Le visage de Max se para d'une grimace.

— Ménélas ? C'est une blague ?

— Moi je suis Athéna. J'ai toujours été la préférée de Miles.

— Je ne sais pas si j'en ferais une source de fierté, grommela le roi de Sparte.

À les voir de si près, Hector réalisa qu'ils partageaient des traits, dans la forme du visage, des sourcils, du sourire, comme s'ils étaient issus du même moule. Frère et soeur, probablement, d'une naissance unique.

— Je ne suis pas Ménélas, reprit le nouveau venu. Je n'ai rien à voir avec lui. Notre ressemblance est purement... superficielle. Et mensongère. Elle a été créée pour que tu te méfies de moi.

— Et accessoirement pour se foutre de ta gueule, Max, ajouta Alex en gloussant.

L'homme adressa un regard noir à la femme qui venait de l'insulter, mais elle n'en parut guère impressionnée.

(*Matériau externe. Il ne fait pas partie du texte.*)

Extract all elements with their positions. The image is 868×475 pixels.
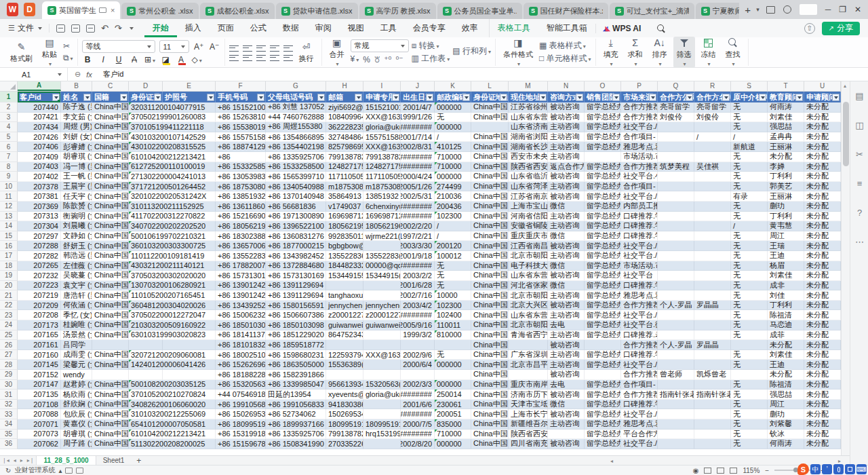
cell-I30[interactable]: 15320563( <box>363 380 401 390</box>
cell-C22[interactable]: China中国 <box>92 301 129 311</box>
cell-M21[interactable]: 北京市朝阳 <box>509 290 548 301</box>
cell-S12[interactable]: 无 <box>731 202 768 212</box>
cell-Q15[interactable] <box>658 231 694 242</box>
cell-R22[interactable]: 罗晶晶 <box>694 301 731 311</box>
cell-U22[interactable]: 未分配 <box>804 301 841 311</box>
cell-K11[interactable]: 210036 <box>435 191 471 202</box>
cell-A13[interactable]: 207313 <box>18 212 61 222</box>
cell-Q21[interactable] <box>658 290 694 301</box>
cell-I21[interactable] <box>363 290 401 301</box>
cell-N24[interactable]: 去电 <box>548 320 585 330</box>
column-letter-J[interactable]: J <box>401 81 435 91</box>
column-letter-C[interactable]: C <box>92 81 129 91</box>
cell-O32[interactable]: 留学总经办 <box>585 400 621 410</box>
cell-M36[interactable]: 四川省南充 <box>509 439 548 449</box>
cell-N16[interactable]: 被动咨询 <box>548 241 585 251</box>
cell-N19[interactable]: 被动咨询 <box>548 271 585 281</box>
cell-R2[interactable]: 亮哥留学 <box>694 102 731 113</box>
cell-S18[interactable]: 无 <box>731 261 768 271</box>
cell-P18[interactable]: 市场活动.市 <box>621 261 658 271</box>
cell-D28[interactable]: 142401200006041426 <box>129 360 163 370</box>
increase-decimal-icon[interactable]: ⁺⁰ <box>384 55 391 64</box>
cell-O30[interactable]: 留学总经办 <box>585 380 621 390</box>
scroll-left-icon[interactable]: ◂ <box>610 458 613 464</box>
cell-C9[interactable]: China中国 <box>92 172 129 182</box>
cell-B28[interactable]: 梁馨元 (女 <box>61 360 92 370</box>
cell-H32[interactable]: 941830386 <box>326 400 363 410</box>
cell-R6[interactable] <box>694 142 731 152</box>
cell-A30[interactable]: 207147 <box>18 380 61 390</box>
cell-K24[interactable]: 110011 <box>435 320 471 330</box>
row-header-10[interactable]: 10 <box>0 182 18 192</box>
sheet-grid[interactable]: ABCDEFGHIJKLMNOPQRSTU 1客户id姓名国籍身份证号护照号手机… <box>0 81 841 455</box>
cell-R17[interactable] <box>694 251 731 261</box>
align-middle-icon[interactable] <box>243 44 252 52</box>
cell-C25[interactable]: China中国 <box>92 330 129 341</box>
cell-Q33[interactable] <box>658 409 694 419</box>
cell-K22[interactable]: 102300 <box>435 301 471 311</box>
cell-M16[interactable]: 江西省南昌 <box>509 241 548 251</box>
cell-D12[interactable]: 310113200211152925 <box>129 202 163 212</box>
borders-button[interactable]: ⊞ <box>144 55 156 64</box>
cell-K33[interactable]: 200051 <box>435 409 471 419</box>
cell-B31[interactable]: 杨欣雨 (女 <box>61 390 92 400</box>
increase-font-icon[interactable]: A⁺ <box>193 42 205 52</box>
cell-J23[interactable]: ######## <box>401 310 435 320</box>
cell-F22[interactable]: +86 13439252 <box>216 301 266 311</box>
cell-S22[interactable]: 无 <box>731 301 768 311</box>
cell-H35[interactable]: 799138782 <box>326 430 363 440</box>
row-header-21[interactable]: 21 <box>0 290 18 301</box>
cell-D25[interactable]: 630103199903020823 <box>129 330 163 341</box>
cell-Q22[interactable]: 个人-罗晶 <box>658 301 694 311</box>
cell-M29[interactable] <box>509 370 548 380</box>
cell-D34[interactable]: 654101200007050581 <box>129 419 163 430</box>
cell-Q25[interactable] <box>658 330 694 341</box>
prev-sheet-icon[interactable]: ◂ <box>12 457 18 463</box>
cell-S6[interactable]: 新航道 <box>731 142 768 152</box>
menu-tab[interactable]: 公式 <box>242 19 275 37</box>
filter-dropdown-icon[interactable] <box>612 94 620 101</box>
export-icon[interactable] <box>86 24 95 33</box>
cell-T25[interactable]: 成菲 <box>768 330 804 341</box>
cell-M14[interactable]: 安徽省铜陵 <box>509 221 548 231</box>
cell-U4[interactable]: 未分配 <box>804 122 841 132</box>
vertical-scrollbar[interactable]: ▴ <box>841 81 850 455</box>
wps-logo-icon[interactable]: W <box>7 3 18 16</box>
row-header-17[interactable]: 17 <box>0 251 18 261</box>
cell-R21[interactable] <box>694 290 731 301</box>
cell-S33[interactable]: 无 <box>731 409 768 419</box>
cell-B27[interactable]: 成雨雯 (女 <box>61 350 92 360</box>
cell-A34[interactable]: 207071 <box>18 419 61 430</box>
cell-I24[interactable]: guiwanwei( <box>363 320 401 330</box>
conditional-format-button[interactable]: ◨ 条件格式 <box>500 37 536 68</box>
cell-F11[interactable]: +86 13851932 <box>216 191 266 202</box>
cell-M25[interactable]: 青海省西宁 <box>509 330 548 341</box>
cell-A5[interactable]: 207426 <box>18 132 61 142</box>
cell-T4[interactable]: 强思喆 <box>768 122 804 132</box>
row-header-29[interactable]: 29 <box>0 370 18 380</box>
cell-B3[interactable]: 李文茹 (女 <box>61 113 92 123</box>
cell-H30[interactable]: 956613934 <box>326 380 363 390</box>
cell-N23[interactable]: 主动咨询 <box>548 310 585 320</box>
row-header-5[interactable]: 5 <box>0 132 18 142</box>
copy-icon[interactable]: ⧉ <box>63 53 73 64</box>
cell-H8[interactable]: 124827175 <box>326 162 363 172</box>
cell-P28[interactable]: 社交平台./ <box>621 360 658 370</box>
cell-A33[interactable]: 207088 <box>18 409 61 419</box>
font-size-select[interactable]: 11 <box>159 40 189 53</box>
cell-J36[interactable]: 2002/8/20 <box>401 439 435 449</box>
cell-A19[interactable]: 207232 <box>18 271 61 281</box>
break-view-icon[interactable] <box>730 468 737 474</box>
cell-M19[interactable]: 山东省东营 <box>509 271 548 281</box>
cell-U12[interactable]: 未分配 <box>804 202 841 212</box>
cell-O29[interactable] <box>585 370 621 380</box>
header-cell-S1[interactable]: 原中介机构 <box>731 92 768 102</box>
cell-N22[interactable]: 被动咨询 <box>548 301 585 311</box>
cell-T31[interactable]: 强思喆 <box>768 390 804 400</box>
cell-H23[interactable]: z20001227 <box>326 310 363 320</box>
column-letter-A[interactable]: A <box>18 81 61 91</box>
column-letter-T[interactable]: T <box>768 81 804 91</box>
cell-O3[interactable]: 留学总经办 <box>585 113 621 123</box>
side-panel-icon[interactable]: ✂ <box>850 140 868 169</box>
cell-R12[interactable] <box>694 202 731 212</box>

Il céda le premier, confirmant le rapport de force qui s'était esquissé. Hector trouva étrange qu'ils exposent leurs dissensions devant un étranger potentiellement hostile, mais il en tira la conclusion évidente qu'ils ne le considéraient soit pas comme un ennemi, soit pas comme une menace. Peut-être un peu vexant, mais aussi utile.

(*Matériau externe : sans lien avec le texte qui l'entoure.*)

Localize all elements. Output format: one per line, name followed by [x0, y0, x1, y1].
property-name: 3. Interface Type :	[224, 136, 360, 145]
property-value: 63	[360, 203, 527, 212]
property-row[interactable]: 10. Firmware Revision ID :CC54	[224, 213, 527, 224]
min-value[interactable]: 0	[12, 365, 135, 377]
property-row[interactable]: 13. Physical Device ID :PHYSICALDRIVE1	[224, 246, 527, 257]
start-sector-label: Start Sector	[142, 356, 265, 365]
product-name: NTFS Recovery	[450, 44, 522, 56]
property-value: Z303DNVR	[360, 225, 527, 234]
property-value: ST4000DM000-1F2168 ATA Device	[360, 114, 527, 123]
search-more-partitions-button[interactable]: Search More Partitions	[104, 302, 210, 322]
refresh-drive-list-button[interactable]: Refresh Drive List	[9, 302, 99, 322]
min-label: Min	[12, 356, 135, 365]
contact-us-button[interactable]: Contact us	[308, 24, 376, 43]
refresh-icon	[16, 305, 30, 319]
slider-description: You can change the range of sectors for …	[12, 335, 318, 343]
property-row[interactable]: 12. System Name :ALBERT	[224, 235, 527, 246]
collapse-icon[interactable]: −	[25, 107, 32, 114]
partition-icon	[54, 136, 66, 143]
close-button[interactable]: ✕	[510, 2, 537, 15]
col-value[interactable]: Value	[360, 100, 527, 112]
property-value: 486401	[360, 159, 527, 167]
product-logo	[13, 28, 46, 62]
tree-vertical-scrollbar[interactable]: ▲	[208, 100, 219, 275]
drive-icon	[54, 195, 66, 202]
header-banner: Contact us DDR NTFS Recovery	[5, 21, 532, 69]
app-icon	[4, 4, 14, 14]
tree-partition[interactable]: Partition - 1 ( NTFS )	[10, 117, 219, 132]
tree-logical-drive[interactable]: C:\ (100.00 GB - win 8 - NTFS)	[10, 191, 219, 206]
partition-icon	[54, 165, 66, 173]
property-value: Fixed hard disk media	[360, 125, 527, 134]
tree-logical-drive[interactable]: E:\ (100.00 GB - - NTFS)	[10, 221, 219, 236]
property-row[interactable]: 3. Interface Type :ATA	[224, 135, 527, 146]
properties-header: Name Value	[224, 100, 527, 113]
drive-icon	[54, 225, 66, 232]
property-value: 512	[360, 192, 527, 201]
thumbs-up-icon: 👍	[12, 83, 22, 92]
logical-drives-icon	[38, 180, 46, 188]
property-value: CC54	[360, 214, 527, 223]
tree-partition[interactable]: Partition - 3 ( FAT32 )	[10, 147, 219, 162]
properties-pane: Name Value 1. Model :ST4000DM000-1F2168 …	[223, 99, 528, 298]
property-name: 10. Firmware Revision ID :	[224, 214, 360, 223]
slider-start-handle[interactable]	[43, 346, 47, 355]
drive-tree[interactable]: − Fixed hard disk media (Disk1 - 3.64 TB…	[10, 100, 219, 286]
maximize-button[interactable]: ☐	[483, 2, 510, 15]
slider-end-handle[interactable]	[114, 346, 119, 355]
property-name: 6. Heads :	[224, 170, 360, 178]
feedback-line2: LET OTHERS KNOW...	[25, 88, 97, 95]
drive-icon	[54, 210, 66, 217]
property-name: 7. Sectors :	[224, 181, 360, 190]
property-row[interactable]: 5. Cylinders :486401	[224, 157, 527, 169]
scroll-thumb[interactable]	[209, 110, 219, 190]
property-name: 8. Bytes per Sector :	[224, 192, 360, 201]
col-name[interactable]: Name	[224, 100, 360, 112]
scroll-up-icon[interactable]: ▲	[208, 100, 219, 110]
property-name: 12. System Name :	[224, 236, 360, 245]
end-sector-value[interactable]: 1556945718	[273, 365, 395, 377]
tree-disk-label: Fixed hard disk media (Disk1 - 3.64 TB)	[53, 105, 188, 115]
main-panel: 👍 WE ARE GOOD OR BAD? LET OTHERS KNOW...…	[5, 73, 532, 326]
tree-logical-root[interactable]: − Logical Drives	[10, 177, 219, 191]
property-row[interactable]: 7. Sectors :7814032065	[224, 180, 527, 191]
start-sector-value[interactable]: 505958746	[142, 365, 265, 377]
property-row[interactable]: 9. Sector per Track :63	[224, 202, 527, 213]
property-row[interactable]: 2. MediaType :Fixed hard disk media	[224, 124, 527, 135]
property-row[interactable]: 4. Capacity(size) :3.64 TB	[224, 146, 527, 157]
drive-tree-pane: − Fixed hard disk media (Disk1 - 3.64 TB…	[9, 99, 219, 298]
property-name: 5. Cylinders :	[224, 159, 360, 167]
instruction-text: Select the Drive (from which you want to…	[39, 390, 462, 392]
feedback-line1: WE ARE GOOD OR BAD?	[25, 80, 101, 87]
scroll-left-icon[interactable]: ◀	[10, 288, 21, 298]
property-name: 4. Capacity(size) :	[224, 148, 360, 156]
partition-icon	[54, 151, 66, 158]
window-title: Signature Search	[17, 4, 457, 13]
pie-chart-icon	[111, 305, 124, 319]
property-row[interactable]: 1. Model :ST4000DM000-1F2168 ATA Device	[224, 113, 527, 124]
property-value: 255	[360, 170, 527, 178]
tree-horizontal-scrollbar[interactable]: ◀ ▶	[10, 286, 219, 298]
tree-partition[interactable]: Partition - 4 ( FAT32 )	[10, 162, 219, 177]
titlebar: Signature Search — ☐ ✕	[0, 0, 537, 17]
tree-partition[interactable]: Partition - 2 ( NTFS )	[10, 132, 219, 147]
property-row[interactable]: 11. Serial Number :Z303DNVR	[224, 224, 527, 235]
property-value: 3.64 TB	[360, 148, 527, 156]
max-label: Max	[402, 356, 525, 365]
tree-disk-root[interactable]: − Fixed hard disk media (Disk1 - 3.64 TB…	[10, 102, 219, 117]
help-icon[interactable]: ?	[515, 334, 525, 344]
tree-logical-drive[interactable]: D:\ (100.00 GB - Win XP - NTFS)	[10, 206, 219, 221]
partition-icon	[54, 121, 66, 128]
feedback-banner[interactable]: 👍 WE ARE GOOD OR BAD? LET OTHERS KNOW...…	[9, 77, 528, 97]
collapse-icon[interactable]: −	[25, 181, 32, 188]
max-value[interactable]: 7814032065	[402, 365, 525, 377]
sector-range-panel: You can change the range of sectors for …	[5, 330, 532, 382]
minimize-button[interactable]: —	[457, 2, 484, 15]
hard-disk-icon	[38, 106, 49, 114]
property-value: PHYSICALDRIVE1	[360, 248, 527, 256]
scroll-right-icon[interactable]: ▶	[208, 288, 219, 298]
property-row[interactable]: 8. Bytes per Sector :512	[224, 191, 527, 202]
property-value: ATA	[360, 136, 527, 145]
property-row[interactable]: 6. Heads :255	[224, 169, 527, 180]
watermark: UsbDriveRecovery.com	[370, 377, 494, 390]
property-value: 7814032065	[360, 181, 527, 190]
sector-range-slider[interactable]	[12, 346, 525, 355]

Pourtant, Alex l'avait appelé « mon prince », signe qu'elle savait qui il était, au moins dans les grandes lignes. Nina se trouvait-elle quelque part ? La présence de Leo pouvait le suggérer. Arthur et lui s'étaient enfuis et avaient été repris. Sans doute neutralisés en traître : Hector n'avait aucun souvenir au-delà de leur étreinte magnifique dans son temple obscur. Il songea à s'enquérir du jeune roi, mais se ravisa à la dernière seconde. Révéler ses affections risquait d'en faire un moyen de pression. Vu la position humiliante dans laquelle il se trouvait, il refusait de donner un levier supplémentaire à l'ennemi.

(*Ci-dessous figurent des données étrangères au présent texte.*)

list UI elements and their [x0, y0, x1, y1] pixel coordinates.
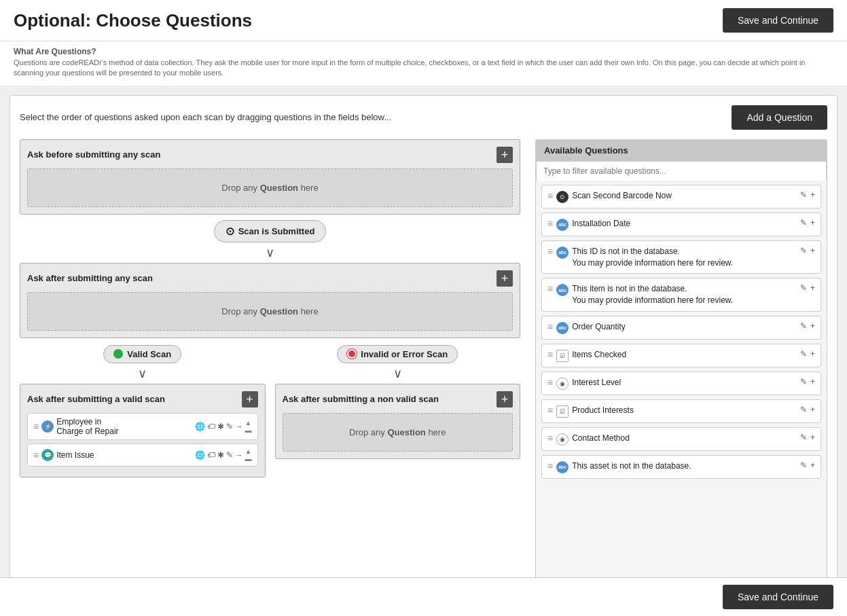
ask-before-drop-zone[interactable]: Drop any Question here	[27, 168, 513, 207]
question-item-employee: ≡ ⚡ Employee in Charge of Repair 🌐	[27, 413, 258, 440]
plus-icon-contact-method[interactable]: +	[810, 433, 815, 442]
avail-q-right-product-interests: ✎ +	[800, 405, 815, 414]
drag-handle-contact-method[interactable]: ≡	[547, 433, 553, 443]
pencil-icon-install[interactable]: ✎	[800, 218, 807, 228]
ask-non-valid-drop-zone[interactable]: Drop any Question here	[283, 413, 513, 452]
drag-handle-id-not-db[interactable]: ≡	[547, 246, 553, 257]
avail-q-right-interest-level: ✎ +	[800, 377, 815, 386]
avail-q-left-item-not-db: ≡ abc This item is not in the database.Y…	[547, 283, 800, 306]
avail-question-items-checked: ≡ ☑ Items Checked ✎ +	[541, 344, 821, 367]
ask-after-drop-zone[interactable]: Drop any Question here	[27, 292, 513, 331]
page-title: Optional: Choose Questions	[14, 10, 252, 31]
drag-handle-product-interests[interactable]: ≡	[547, 405, 553, 416]
globe-icon-issue[interactable]: 🌐	[195, 450, 205, 460]
pencil-icon-item-not-db[interactable]: ✎	[800, 283, 807, 293]
pencil-icon-barcode[interactable]: ✎	[800, 190, 807, 200]
tag-icon-employee[interactable]: 🏷	[207, 422, 215, 431]
globe-icon-employee[interactable]: 🌐	[195, 422, 205, 431]
plus-icon-order-qty[interactable]: +	[810, 321, 815, 331]
question-bold3: Question	[387, 427, 425, 437]
items-checked-icon: ☑	[556, 350, 569, 362]
asset-not-db-icon: abc	[556, 461, 569, 473]
ask-after-label: Ask after submitting any scan	[27, 273, 153, 283]
avail-q-right-install: ✎ +	[800, 218, 815, 228]
ask-valid-header: Ask after submitting a valid scan +	[27, 391, 258, 407]
scan-submitted-section: ⊙ Scan is Submitted	[20, 220, 520, 242]
avail-q-left-product-interests: ≡ ☑ Product Interests	[547, 405, 800, 418]
up-icon-issue[interactable]: ▲	[245, 448, 252, 455]
drag-handle-items-checked[interactable]: ≡	[547, 349, 553, 360]
pencil-icon-id-not-db[interactable]: ✎	[800, 246, 807, 255]
plus-icon-asset-not-db[interactable]: +	[810, 460, 815, 470]
question-item-right-employee: 🌐 🏷 ✱ ✎ → ▲ ▬	[195, 419, 252, 434]
avail-q-left-order-qty: ≡ abc Order Quantity	[547, 321, 800, 334]
plus-icon-item-not-db[interactable]: +	[810, 283, 815, 293]
down-icon-issue[interactable]: ▬	[245, 455, 252, 463]
valid-scan-dot	[113, 349, 123, 359]
avail-q-right-id-not-db: ✎ +	[800, 246, 815, 255]
avail-question-id-not-db: ≡ abc This ID is not in the database.You…	[541, 240, 821, 274]
arrow-icon-employee[interactable]: →	[235, 422, 243, 431]
drag-handle-item-not-db[interactable]: ≡	[547, 283, 553, 294]
plus-icon-install[interactable]: +	[810, 218, 815, 228]
drag-handle-order-qty[interactable]: ≡	[547, 321, 553, 332]
avail-q-left-interest-level: ≡ ◉ Interest Level	[547, 377, 800, 390]
pencil-icon-contact-method[interactable]: ✎	[800, 433, 807, 442]
right-column: Available Questions ≡ ⊙ Scan Second Barc…	[535, 139, 827, 601]
employee-icon: ⚡	[41, 420, 54, 433]
pencil-icon-asset-not-db[interactable]: ✎	[800, 460, 807, 470]
invalid-scan-col: Invalid or Error Scan ∨ Ask after submit…	[275, 345, 521, 482]
save-continue-bottom-button[interactable]: Save and Continue	[723, 585, 833, 609]
asterisk-icon-issue[interactable]: ✱	[217, 450, 224, 460]
invalid-scan-label: Invalid or Error Scan	[361, 349, 448, 359]
drag-handle-install[interactable]: ≡	[547, 218, 553, 229]
asterisk-icon-employee[interactable]: ✱	[217, 422, 224, 431]
valid-scan-col: Valid Scan ∨ Ask after submitting a vali…	[20, 345, 266, 482]
question-item-left-employee: ≡ ⚡ Employee in Charge of Repair	[33, 417, 119, 436]
left-scroll-area[interactable]: Ask before submitting any scan + Drop an…	[20, 139, 526, 601]
invalid-chevron-down-icon: ∨	[275, 366, 521, 381]
up-icon-employee[interactable]: ▲	[245, 419, 252, 427]
drag-handle-asset-not-db[interactable]: ≡	[547, 460, 553, 471]
ask-before-add-button[interactable]: +	[497, 147, 513, 163]
employee-name: Employee in Charge of Repair	[56, 417, 118, 436]
question-item-right-issue: 🌐 🏷 ✱ ✎ → ▲ ▬	[195, 448, 252, 463]
plus-icon-id-not-db[interactable]: +	[810, 246, 815, 255]
drag-handle-employee[interactable]: ≡	[33, 421, 39, 432]
filter-input[interactable]	[536, 161, 827, 181]
avail-q-right-item-not-db: ✎ +	[800, 283, 815, 293]
avail-question-contact-method: ≡ ◉ Contact Method ✎ +	[541, 427, 821, 451]
plus-icon-items-checked[interactable]: +	[810, 349, 815, 359]
ask-after-add-button[interactable]: +	[497, 270, 513, 287]
plus-icon-product-interests[interactable]: +	[810, 405, 815, 414]
ask-non-valid-add-button[interactable]: +	[497, 391, 513, 407]
pencil-icon-employee[interactable]: ✎	[226, 422, 233, 431]
pencil-icon-product-interests[interactable]: ✎	[800, 405, 807, 414]
avail-question-asset-not-db: ≡ abc This asset is not in the database.…	[541, 455, 821, 479]
valid-scan-btn-row: Valid Scan	[20, 345, 266, 363]
pencil-icon-issue[interactable]: ✎	[226, 450, 233, 460]
issue-icon: 💬	[41, 449, 54, 461]
drag-handle-interest-level[interactable]: ≡	[547, 377, 553, 388]
item-not-db-icon: abc	[556, 284, 569, 296]
plus-icon-barcode[interactable]: +	[810, 190, 815, 200]
ask-before-label: Ask before submitting any scan	[27, 149, 161, 160]
down-icon-employee[interactable]: ▬	[245, 427, 252, 434]
ask-valid-add-button[interactable]: +	[242, 391, 258, 407]
tag-icon-issue[interactable]: 🏷	[207, 450, 215, 460]
drag-handle-issue[interactable]: ≡	[33, 450, 39, 460]
scan-submitted-label: Scan is Submitted	[238, 226, 315, 236]
pencil-icon-items-checked[interactable]: ✎	[800, 349, 807, 359]
invalid-scan-dot	[347, 349, 357, 359]
install-date-icon: abc	[556, 219, 569, 231]
pencil-icon-interest-level[interactable]: ✎	[800, 377, 807, 386]
save-continue-top-button[interactable]: Save and Continue	[723, 8, 833, 33]
arrow-icon-issue[interactable]: →	[235, 450, 243, 460]
drag-handle-barcode[interactable]: ≡	[547, 190, 553, 201]
employee-name-line1: Employee in	[56, 417, 118, 427]
pencil-icon-order-qty[interactable]: ✎	[800, 321, 807, 331]
plus-icon-interest-level[interactable]: +	[810, 377, 815, 386]
add-question-button[interactable]: Add a Question	[732, 105, 827, 130]
question-bold: Question	[260, 183, 298, 193]
order-qty-name: Order Quantity	[572, 321, 626, 333]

Non. Max et Alex. Faire abstraction de ce qu'il ressentait envers leurs doubles n'avait rien d'évident, des bouffées de détestation le saisissaient en vagues qu'il s'efforçait de réprimer.

Ménélas, le roi trompé qui avait mené l'armée grecque sous leurs murs.

Athéna, la déesse meurtrière qui la soutenait.

L'un et l'autre auraient eu tout intérêt à lui trancher la gorge tant qu'il était en leur pouvoir. Sans quoi, c'est lui qui tenterait de les tuer dès qu'il en aurait l'opportunité.

Ménélas – Max, il s'appelait Max – le dévisageait désormais avec inquiétude. Sans doute le Troyen avait-il mal contrôlé son expression.

— Je crois que tu as raison, Alex.

— Bien sûr que j'ai raison, répondit-elle.

— Hector... Je vais... d'abord tout t'expliquer. Et ensuite nous aviserons.

Il se pencha le long du lit et manipula quelque chose d'invisible. Ensuite, dans un chuintement, le matelas se déforma pour redresser le buste du prince en position assise. Ce dernier réalisa alors qu'il était relié par de fins cordages à divers artefacts étranges, aux pouvoirs incertains. Certains clignotaient d'étoiles miniatures, d'autres reflétaient des mosaïques en mouvement, les derniers semblaient remplis de potions mystérieuses. Il agita la tête pour se débarrasser de ce qui lui collait aux tempes et lui chatouillait le cuir chevelu.

— Je veux bien retirer celles de la poitrine, mais tu gardes celles du crâne encore un moment, grogna Alex.

Sans attendre, elle joignit le geste à la parole, arrachant un à un les ronds blancs disposés sur son torse.

— Désolée pour les poils.

En voilà une qui ne partageait pas la pudibonderie d'Arthur. Hector trouva sa familiarité presque agréable, même s'il aurait préféré qu'elle ne le touche pas sans son autorisation.

De son côté, Méné-Max avait invoqué des images sur une vaste surface suspendue au mur et s'était assis sur un tabouret voisin. Il attendit que sa soeur en ait terminé avant de prendre la parole et de tout lui raconter.